### PROBLEM REQUIREMENTS
Could the lines from the start of the data through the line with "zieht, man zerbricht" be set down exactly, with no pictures among them?
Content starts
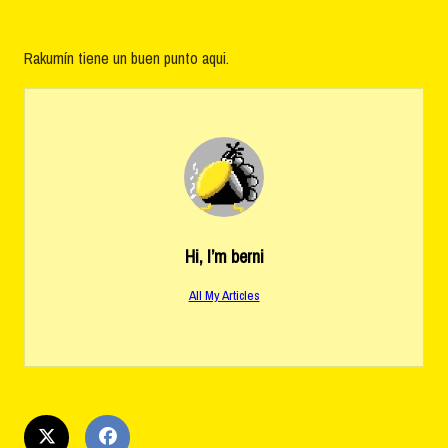
Rakumín tiene un buen punto aqui.
Hi, I’m
berni
All My Articles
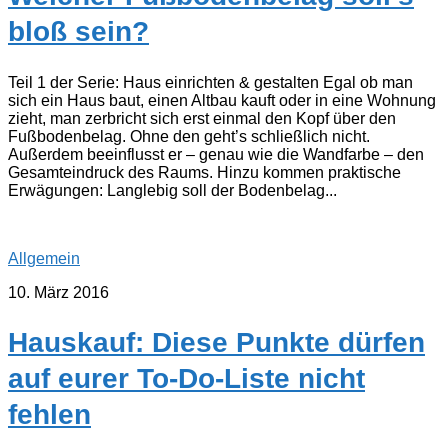
bloß sein?
Teil 1 der Serie: Haus einrichten & gestalten Egal ob man
sich ein Haus baut, einen Altbau kauft oder in eine Wohnung
zieht, man zerbricht sich erst einmal den Kopf über den
Fußbodenbelag. Ohne den geht’s schließlich nicht.
Außerdem beeinflusst er – genau wie die Wandfarbe – den
Gesamteindruck des Raums. Hinzu kommen praktische
Erwägungen: Langlebig soll der Bodenbelag...
Allgemein
10. März 2016
Hauskauf: Diese Punkte dürfen
auf eurer To-Do-Liste nicht
fehlen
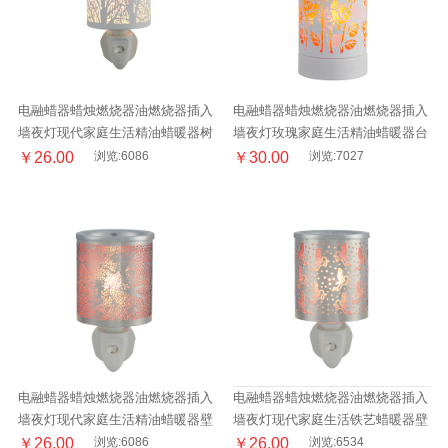
电融蜡器蜡烛燃烧器油燃烧器插入
电融蜡器蜡烛燃烧器油燃烧器插入
墙夜灯现代家庭生活精油蜡暖器树
墙夜灯玫瑰家庭生活精油蜡暖器台
林壁灯
灯
￥26.00
浏览:6086
￥30.00
浏览:7027
电融蜡器蜡烛燃烧器油燃烧器插入
电融蜡器蜡烛燃烧器油燃烧器插入
墙夜灯现代家庭生活精油蜡暖器壁
墙夜灯现代家庭生活铁艺蜡暖器壁
灯
灯
￥26.00
浏览:6086
￥26.00
浏览:6534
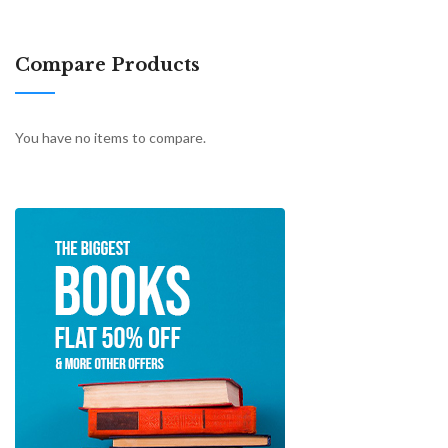
Compare Products
You have no items to compare.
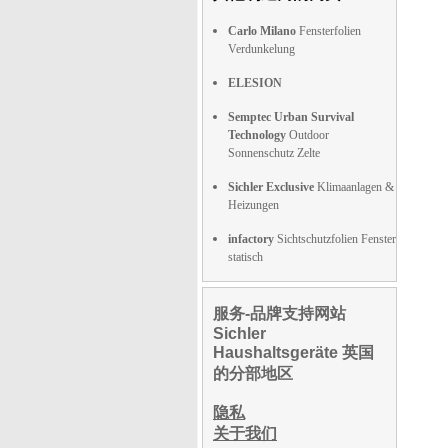
Carlo Milano
Fensterfolien
Verdunkelung
ELESION
Semptec Urban Survival
Technology
Outdoor
Sonnenschutz Zelte
Sichler Exclusive
Klimaanlagen &
Heizungen
infactory
Sichtschutzfolien Fenster
statisch
服务-品牌支持网站
Sichler
Haushaltsgeräte 英国
的分部地区
隐私
关于我们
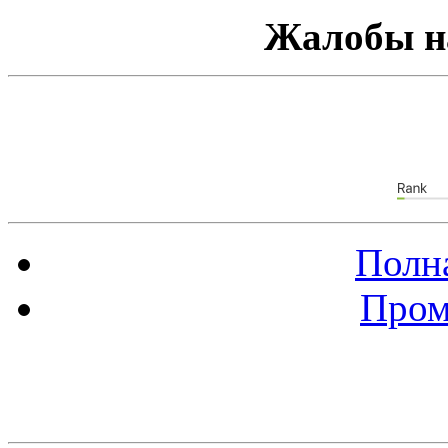
Жалобы н
Полна
Пром
Баннер 88х31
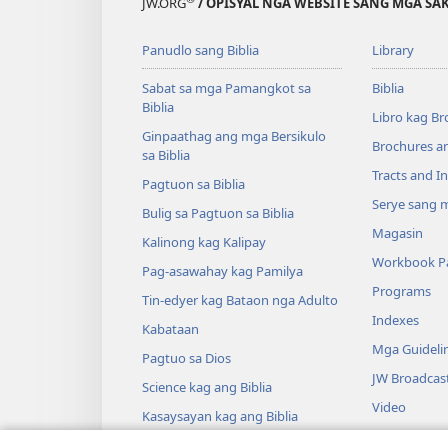
JW.ORG
/ OPISYAL NGA WEBSITE SANG MGA SAK
Panudlo sang Biblia
Library
Sabat sa mga Pamangkot sa
Biblia
Biblia
Libro kag Br
Ginpaathag ang mga Bersikulo
Brochures a
sa Biblia
Tracts and In
Pagtuon sa Biblia
Serye sang m
Bulig sa Pagtuon sa Biblia
Magasin
Kalinong kag Kalipay
Workbook Pa
Pag-asawahay kag Pamilya
Programs
Tin-edyer kag Bataon nga Adulto
Indexes
Kabataan
Mga Guideli
Pagtuo sa Dios
JW Broadcas
Science kag ang Biblia
Video
Kasaysayan kag ang Biblia
Musika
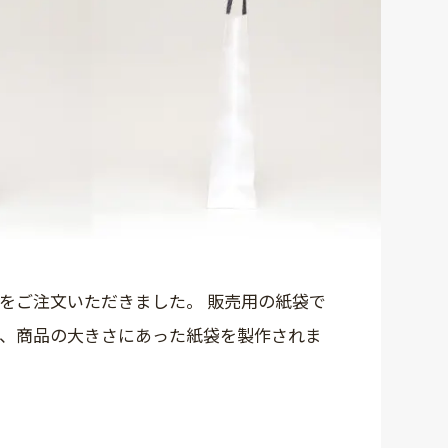
をご注文いただきました。 販売用の紙袋で
て、商品の大きさにあった紙袋を製作されま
Content ends
### REPLY
Rakumín tiene un buen punto aqui.
Hi, I’m
berni
All My Articles
bloß sein?
Teil 1 der Serie: Haus einrichten & gestalten Egal ob man
sich ein Haus baut, einen Altbau kauft oder in eine Wohnung
zieht, man zerbricht sich erst einmal den Kopf über den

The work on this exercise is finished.